There are those in the Campbellite denomination, also known as the “churches of Christ,” who have taken the opportunity to fire off a verbal barrage of criticism based on the fact that Starr has declared he will join a Baptist church in Waco, in apparent compliance with a university policy requiring such.
“If you are of the opinion that what one believes about baptism and the Church is inconsequential, then Starr’s ambivalent attitude toward both will not be a big deal. On the other hand, if you believe baptism matters, Starr’s position becomes disappointing to say the least. But there it is. The best thing the rest of us can do is continue preaching and teaching and trying to reach the lost and not be side-tracked. The real question will be whether the Baptists will accept Starr without him being re-baptized. If they do, they will have likewise compromised their own doctrinal position,” says one commentor in the Christian Chronicle, a Church of Christ publication that carried the news of Starr’s appointment in an on-line version.

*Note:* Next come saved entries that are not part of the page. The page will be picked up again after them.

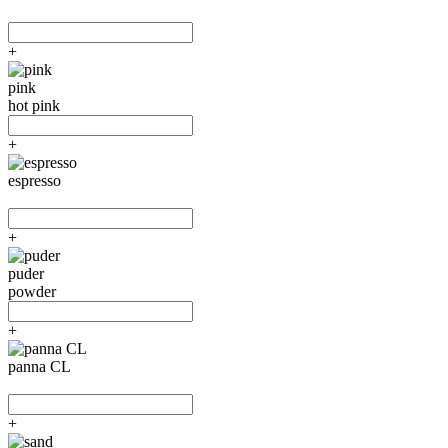
+
pink
hot pink
+
espresso
+
puder
powder
+
panna CL
+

Another, judging Baptists to be “unbelievers”, writes, “It is indeed sad news to hear bro. Starr is choosing to “join” a Baptist church. One can be added only to the Lord’s church and no other. (Acts 2:47) Please, bro. Starr, reconsider the inspired words of Paul of “becoming unequally yoked with un-believers.” (II Corinthians 5:20 – 6:16 in context) No one has been, or ever will be, saved by the so-called “sinner’s prayer.”
“How tragic and sad that Mr. Starr will “join” a Baptist church for this job,” says another commentor. “I can’t imagine a job worth leaving The Church.”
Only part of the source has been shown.